Ayant aidé Sinatra à relancer sa carrière, il était peu probable que la mafia le laisse sortir de ses griffes. Le directeur du FBI J Edgar Hoover a décrit Sinatra comme ayant un « complexe de voyou », et il est clair qu’il se délectait du glamour sombre de l’association avec des gangsters et des criminels. En réalité, il était autant sous l’emprise de la mafia qu’il l’aurait été de Tommy Dorsey s’il n’avait pas rompu son contrat il y a des années. Lorsqu’ils lui demandaient de se produire gratuitement pour soutenir l’une de leurs causes, il s’empressait de s’exécuter, et en 1953, alors que des fortunes mafieuses étaient investies pour faire de Las Vegas la capitale mondiale du jeu, Sinatra était un pion important dans leur jeu. Si Las Vegas devait attirer des visiteurs, elle avait besoin d’une liste d’attractions et d’artistes vedettes. Sinatra devait être un habitué du Sands Hotel and Casino, géré par la mafia, en échange d’une participation de deux pour cent dans l’opération. C’était une grosse affaire.

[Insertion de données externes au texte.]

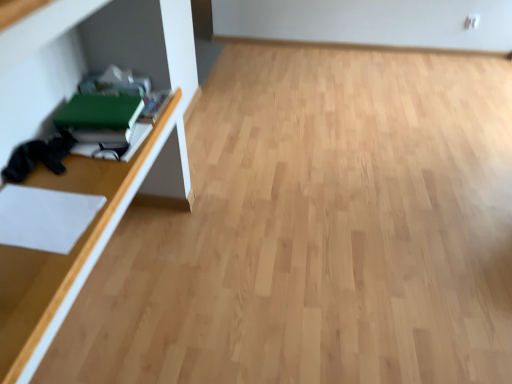 Measure the distance between wooden at left and camera.

wooden at left is 80.15 centimeters from camera.

This screenshot has height=384, width=512. What do you see at coordinates (128, 163) in the screenshot?
I see `wooden at left` at bounding box center [128, 163].

In order to click on wooden at left in this screenshot , I will do `click(128, 163)`.

Locate an element on the screen. The height and width of the screenshot is (384, 512). wooden at left is located at coordinates (128, 163). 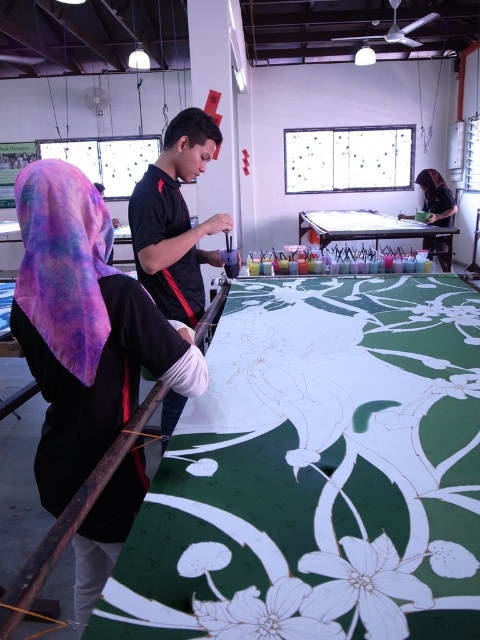 Can you confirm if black fabric at center is thinner than black jersey at center?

Le Sands est devenu sa maison loin de chez lui jusqu’à la fin des années 1960, et au milieu des années 1970, une autre photographie compromettante le hantera à travers les médias : il a été pris en photo dans les coulisses du Westchester Premier Theatre de New York, construit par la mafia, le bras autour du chef du crime Carlo Gambino. Le FBI a gardé un dossier ouvert sur Sinatra pendant cinq décennies, jusqu’à sa mort en 1998.
Sinatra s’habillait comme un gangster, parlait comme un gangster, se comportait comme un gangster, a grandi autour de gangsters et fraternisait avec des gangsters. La plus grande ironie est peut-être qu’il n’a jamais été réellement un homme fait. Sa relation avec la mafia était clairement bénéfique pour les deux parties : Sinatra a connu la gloire et la fortune et la mafia a eu une star discrète qui pouvait être utilisée pour renflouer ses coffres et consolider ses investissements lorsque cela était nécessaire. Si Sinatra a joué un rôle déterminant dans la création de Las Vegas, Las Vegas a également joué un rôle important dans son retour dans les années 1950, mais si le chanteur était manifestement fasciné par la mafia, il est difficile de savoir si cette dernière était également éblouie ou si elle considérait simplement Sinatra comme un opportuniste tant qu’il se comportait bien. « Je préfère être un don de la mafia que président des États-Unis », est une citation souvent attribuée au chanteur. Si c’est vrai, il semble qu’il n’ait jamais vraiment eu Sa Voie après tout.